Ubuntu – How to add a system call to the Linux Kernel

kernelprogramming

I'm currently reading Operating System Concepts 7th edition by Silberschartz, Galvin and Gagne. At the end of chapter 2, there is an exercise "Add a system call to the Linux Kernel". Unfortunately, I realized the directory structure that the authors used is completely different with Ubuntu's one. For example, the authors referred to "/usr/src/linux-2.x/include/asm-i386/unistd.h", but on my machine, they are:

  • /usr/src/linux-headers-2.6.38-10
  • /usr/src/linux-headers-2.6.38-10-generic

And inside this folder, I couldn't find anything called "asm-i386" :(. I wonder is there a documentation specified for Ubuntu? Any suggestion would be greatly appreciated.

Thank you,

Best Answer

Ubuntu doesn't do anything special. Your first difficulty is that you don't have the kernel source installed, only kernel headers. The authors are describing a system with a copy of the kernel source in /usr/src/linux-2.x. If you're only compiling external modules, the headers, which are what you see on your system, are enough. Ubuntu ships kernel headers for that purpose in the linux-headers-* packages (which you would normally install via the dependency from the linux-headers-generic Install linux-headers-generic metapackage). If you need the whole source, get a compressed archive from the linux-source-2.6 Install linux-source-2.6 binary package.

Another thing is that the directory structure has changed a little over time; architecture-dependent headers moved from include/asm-$ARCH to arch/$ARCH/include/asm. Furthermore the i386 and x86_64 architectures were merged into a unified x86 in 2.6.24. (More details here.) So you now need to look in arch/x86/include rather than include/asm-i386.

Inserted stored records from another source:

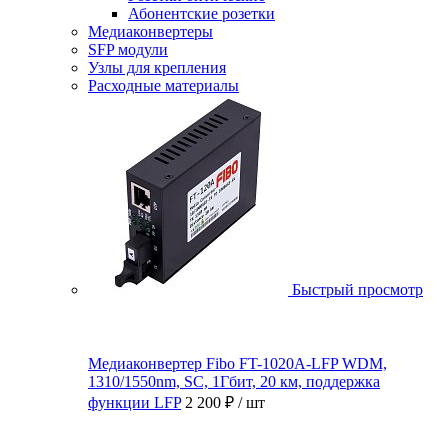
Абонентские розетки
Медиаконвертеры
SFP модули
Узлы для крепления
Расходные материалы
Быстрый просмотр
Медиаконвертер Fibo FT-1020A-LFP WDM,
1310/1550nm, SC, 1Гбит, 20 км, поддержка
функции LFP
2 200 ₽
/ шт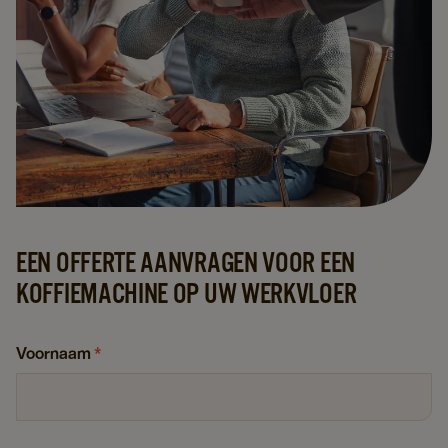
EEN OFFERTE AANVRAGEN VOOR EEN
KOFFIEMACHINE OP UW WERKVLOER
Voornaam
*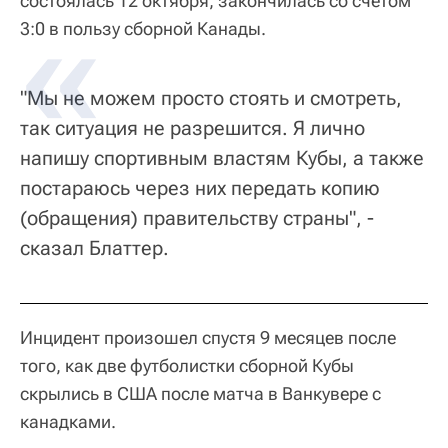
состоялась 12 октября, закончилась со счетом
3:0 в пользу сборной Канады.
"Мы не можем просто стоять и смотреть,
так ситуация не разрешится. Я лично
напишу спортивным властям Кубы, а также
постараюсь через них передать копию
(обращения) правительству страны", -
сказал Блаттер.
Инцидент произошел спустя 9 месяцев после
того, как две футболистки сборной Кубы
скрылись в США после матча в Ванкувере с
канадками.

Here are a few useful resources for Linux kernel hackers:

  • Linux Device Drivers (LDD3)
  • LWN (news about Linux, including many technical articles about the kernel by one of the authors of LDD)
  • LXR to browse and search the kernel source
  • LKML (the Linux kernel mailing list), Stack Overflow to ask questions about the kernel and kernel development

And also read this thread on Unix & Linux, which explains how to locate the implementation of an existing syscall.